Public Companies

REV Group (NYSE:REVG) pulls back 6.8% this week, but still delivers shareholders decent 77% return over 1 year

It might be of some concern to shareholders to see the REV Group, Inc. (NYSE:REVG) share price down 12% in the last month. But that doesn't change the reality that over twelve months the stock has done really well. To wit, it had solidly beat the market, up 75%.

Although REV Group has shed US$71m from its market cap this week, let's take a look at its longer term fundamental trends and see if they've driven returns.

To paraphrase Benjamin Graham: Over the short term the market is a voting machine, but over the long term it's a weighing machine. One imperfect but simple way to consider how the market perception of a company has shifted is to compare the change in the earnings per share (EPS) with the share price movement.

During the last year REV Group grew its earnings per share, moving from a loss to a profit.

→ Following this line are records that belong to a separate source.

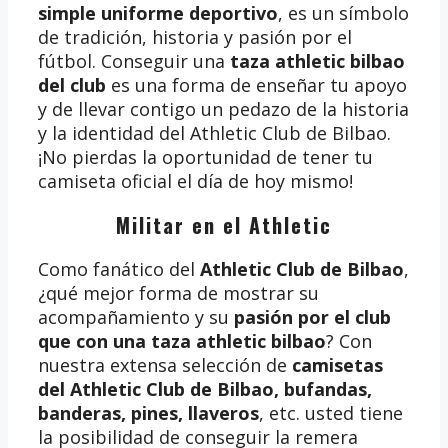
simple uniforme deportivo
, es un símbolo
de tradición, historia y pasión por el
fútbol. Conseguir una
taza athletic bilbao
del club
es una forma de enseñar tu apoyo
y de llevar contigo un pedazo de la historia
y la identidad del Athletic Club de Bilbao.
¡No pierdas la oportunidad de tener tu
camiseta oficial el día de hoy mismo!
Militar en el Athletic
Como fanático del
Athletic Club de Bilbao
,
¿qué mejor forma de mostrar su
acompañamiento y su
pasión por el club
que con una taza athletic bilbao
? Con
nuestra extensa selección de
camisetas
del Athletic Club de Bilbao, bufandas,
banderas, pines, llaveros
, etc. usted tiene
la posibilidad de conseguir la remera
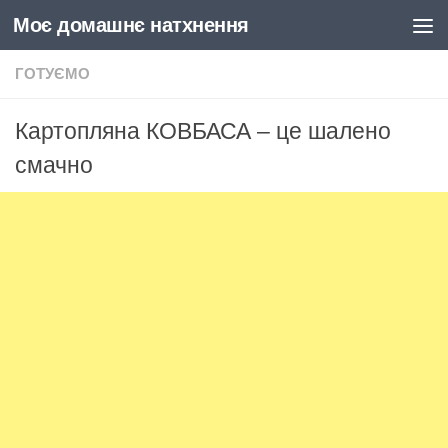
Моє домашнє натхнення
Skip to content
ГОТУЄМО
Картопляна КОВБАСА – це шалено
смачно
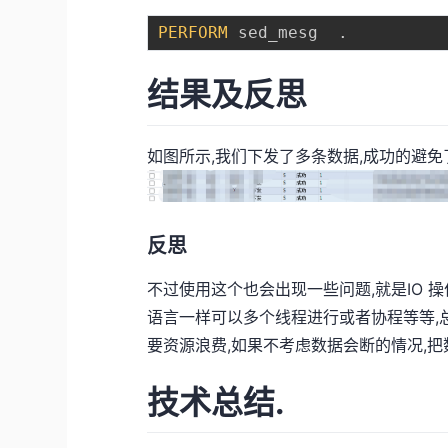
PERFORM
 sed_mesg  
.
结果及反思
如图所示,我们下发了多条数据,成功的避
反思
不过使用这个也会出现一些问题,就是IO 
语言一样可以多个线程进行或者协程等等,
要资源浪费,如果不考虑数据会断的情况,
技术总结.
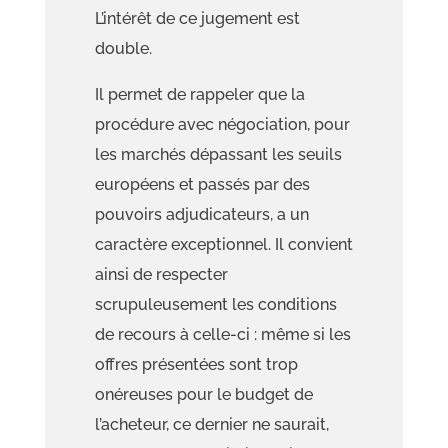
L’intérêt de ce jugement est
double
.
Il permet de rappeler que la
procédure avec négociation, pour
les marchés dépassant les seuils
européens et passés par des
pouvoirs adjudicateurs, a un
caractère exceptionnel. Il convient
ainsi de respecter
scrupuleusement les conditions
de recours à celle-ci : même si les
off
res présentées sont trop
onéreuses pour le budget de
l’acheteur, ce dernier ne saurait
,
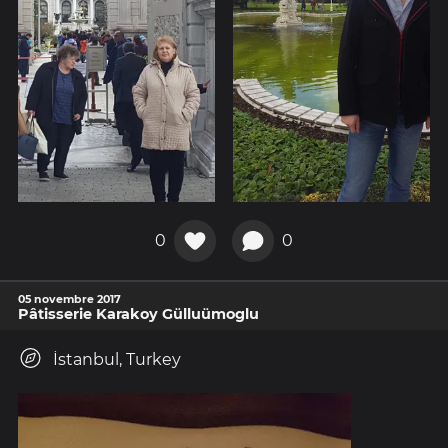
0
0
05 novembre 2017
Pâtisserie Karakoy Gülluümoglu
İstanbul, Turkey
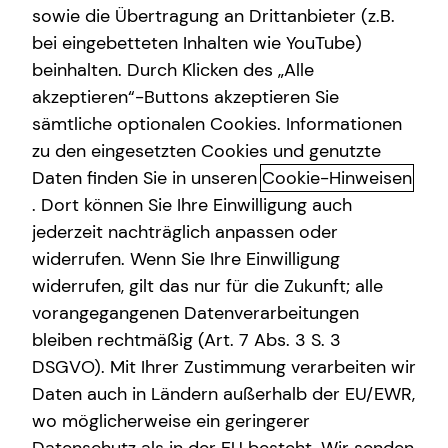
sowie die Übertragung an Drittanbieter (z.B.
Sach- und Vermögenssicherung
bei eingebetteten Inhalten wie YouTube)
beinhalten. Durch Klicken des „Alle
akzeptieren“-Buttons akzeptieren Sie
Initiativbewerbung
sämtliche optionalen Cookies. Informationen
zu den eingesetzten Cookies und genutzte
Du möchtest deine berufliche Zukunft aktiv gestalten und
Daten finden Sie in unseren
Cookie-Hinweisen
suchst eine neue Herausforderung? Auch wenn gerade
keine passende Stelle ausgeschrieben ist, sind wir stets
. Dort können Sie Ihre Einwilligung auch
auf der Suche nach engagierten Talenten, die unser Team
jederzeit nachträglich anpassen oder
bereichern.
widerrufen. Wenn Sie Ihre Einwilligung
widerrufen, gilt das nur für die Zukunft; alle
Gerne informiere ich dich in einem persönlichen
vorangegangenen Datenverarbeitungen
Gespräch über deine Karrieremöglichkeiten bei tecis.
bleiben rechtmäßig (Art. 7 Abs. 3 S. 3
Fülle dazu einfach das Kontaktformular für deine
DSGVO). Mit Ihrer Zustimmung verarbeiten wir
Initiativbewerbung aus und ich melde mich
Daten auch in Ländern außerhalb der EU/EWR,
schnellstmöglich bei dir.
wo möglicherweise ein geringerer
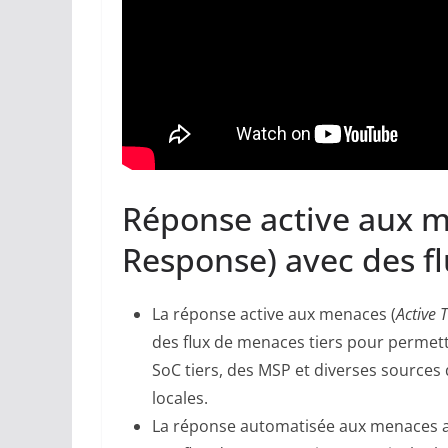
Réponse active aux m
Response) avec des fl
La réponse active aux menaces (
Active 
des flux de menaces tiers pour permett
SoC tiers, des MSP et diverses sources
locales.
La réponse automatisée aux menaces a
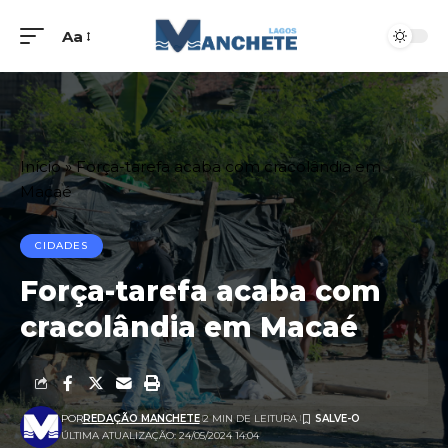
Aa
Início
»
Força-tarefa acaba com cracolândia em
Macaé
CIDADES
Força-tarefa acaba com
cracolândia em Macaé
POR
REDAÇÃO MANCHETE
2 MIN DE LEITURA
ÚLTIMA ATUALIZAÇÃO: 24/05/2024 14:04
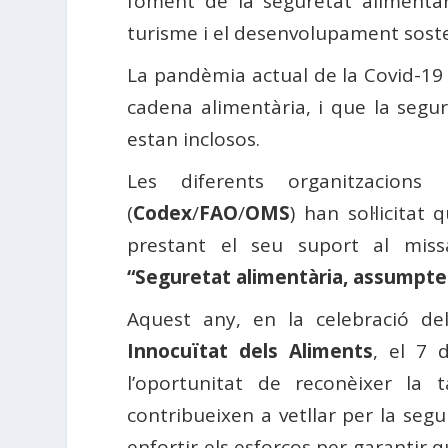
foment de la seguretat alimentàri
turisme i el desenvolupament soste
La pandèmia actual de la Covid-19 
cadena alimentària, i que la segu
estan inclosos.
Les diferents organitzacion
(
Codex
/
FAO
/
OMS
) han sol·licitat
prestant el seu suport al miss
“Seguretat alimentària, assumpte
Aquest any, en la celebració de
Innocuïtat dels Aliments
, el 7 
l’oportunitat de reconèixer la
contribueixen a vetllar per la segu
enfortir els esforços per garantir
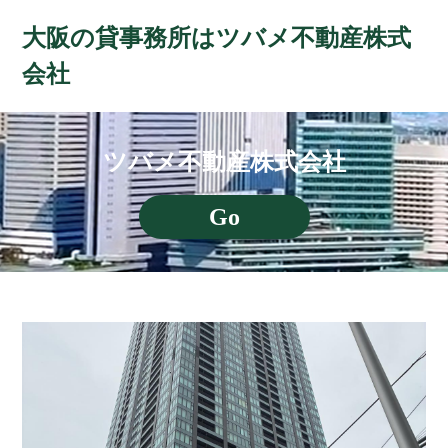
大阪の貸事務所はツバメ不動産株式
会社
ツバメ不動産株式会社
Go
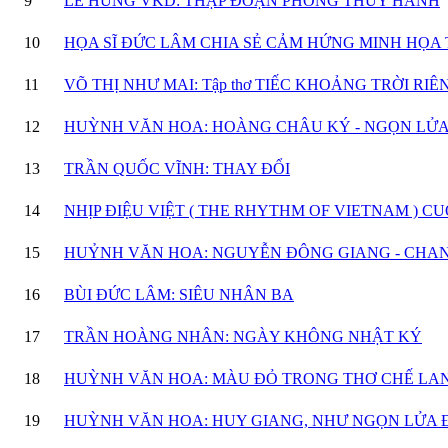
9
LÊ HƯNG VKD: THẬP ĐOẠN PHONG THỦY HÀNH
10
HỌA SĨ ĐỨC LÂM CHIA SẺ CẢM HỨNG MINH HỌA T
11
VÕ THỊ NHƯ MAI: Tập thơ TIẾC KHOẢNG TRỜI R
12
HUỲNH VĂN HOA: HOÀNG CHÂU KÝ - NGỌN LỬ
13
TRẦN QUỐC VĨNH: THAY ĐỔI
14
NHỊP ĐIỆU VIỆT ( THE RHYTHM OF VIETNAM ) C
15
HUỶNH VĂN HOA: NGUYỄN ĐÔNG GIANG - CHA
16
BÙI ĐỨC LÂM: SIÊU NHÂN BA
17
TRẦN HOÀNG NHÂN: NGÀY KHÔNG NHẬT KÝ
18
HUỲNH VĂN HOA: MÀU ĐỎ TRONG THƠ CHẾ LAN
19
HUỲNH VĂN HOA: HUY GIANG, NHƯ NGỌN LỬA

When a company has just transitioned to profitability, earnings per share growth is not always the best way to look at the share price action.

We are skeptical of the suggestion that the 1.3% dividend yield would entice buyers to the stock. However the year on year revenue growth of 4.0% would help. Many businesses do go through a phase where they have to forgo some profits to drive business development, and sometimes its for the best.

The graphic below depicts how earnings and revenue have changed over time (unveil the exact values by clicking on the image).

earnings-and-revenue-growthNYSE:REVG Earnings and Revenue Growth October 18th 2021

It's good to see that there was some significant insider buying in the last three months. That's a positive. That said, we think earnings and revenue growth trends are even more important factors to consider. This free report showing analyst forecasts should help you form a view on REV Group

A Different Perspective

We're pleased to report that REV Group rewarded shareholders with a total shareholder return of 77% over the last year. That's including the dividend. That gain actually surpasses the 7% TSR it generated (per year) over three years. Given the track record of solid returns over varying time frames, it might be worth putting REV Group on your watchlist. I find it very interesting to look at share price over the long term as a proxy for business performance. But to truly gain insight, we need to consider other information, too. Consider for instance, the ever-present spectre of investment risk. We've identified 4 warning signs with REV Group , and understanding them should be part of your investment process.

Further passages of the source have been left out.